Abu-Lughod’s discusses that following the beginning of “War of Terror”, culture and religious practices became the focus in understanding the events of September 11, 2001. She further argues that by studying the culture, the West switched and moved away from the more important issue, namely, the political and historical reasons for men and woman enduring hardships in the Middle East. Moreover, Abu-Lugod cites Laura Bush’s speech, which discussed the plight of the “Muslim woman”. She refers to Bush’s speech as the “cultural mode of explanation” because it discusses the importance of saving “Muslim women”. Abu-Lughod argues that the speech served as a way to support and defend America’s “War on Terrorism”, and the destruction that came along to Muslim countries.

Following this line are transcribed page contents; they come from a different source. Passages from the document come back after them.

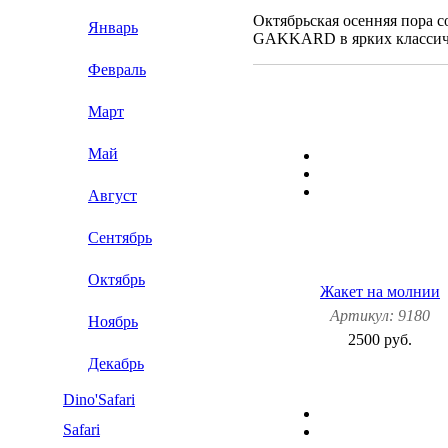
Октябрьская осенняя пора с
Январь
GAKKARD в ярких классич
Февраль
Март
Май
Август
Сентябрь
Октябрь
Жакет на молнии
Артикул: 9180
Ноябрь
2500 руб.
Декабрь
Dino'Safari
Safari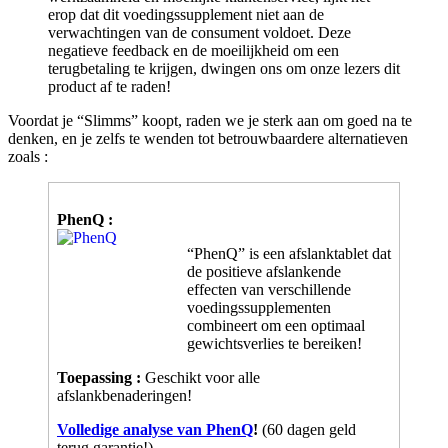
verwachtingen van de consument voldoet. Deze
negatieve feedback en de moeilijkheid om een
terugbetaling te krijgen, dwingen ons om onze lezers dit
product af te raden!
Voordat je “Slimms” koopt, raden we je sterk aan om goed na te
denken, en je zelfs te wenden tot betrouwbaardere alternatieven
zoals :
PhenQ :
“PhenQ” is een afslanktablet dat
de positieve afslankende
effecten van verschillende
voedingssupplementen
combineert om een optimaal
gewichtsverlies te bereiken!
Toepassing :
Geschikt voor alle
afslankbenaderingen!
Volledige analyse van PhenQ
!
(60 dagen geld
terug garantie!)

Abu-Lughod states that the religious and cultural practices of woman, including “wearing a veil” is something that has been practiced for centuries. It is a symbol of “modesty and respectability”, and is not the product and explanation for the events of September 11, 2001. She further states that if the mandatory “burqas” were no longer enforced, woman would choose another method of “veiling”. The veil is not the problem, but according to Abu-Lughod it represents the West’s problem of accepting differences in others, and dealing with the true problems that causing the Middle East severe hardships and suffering.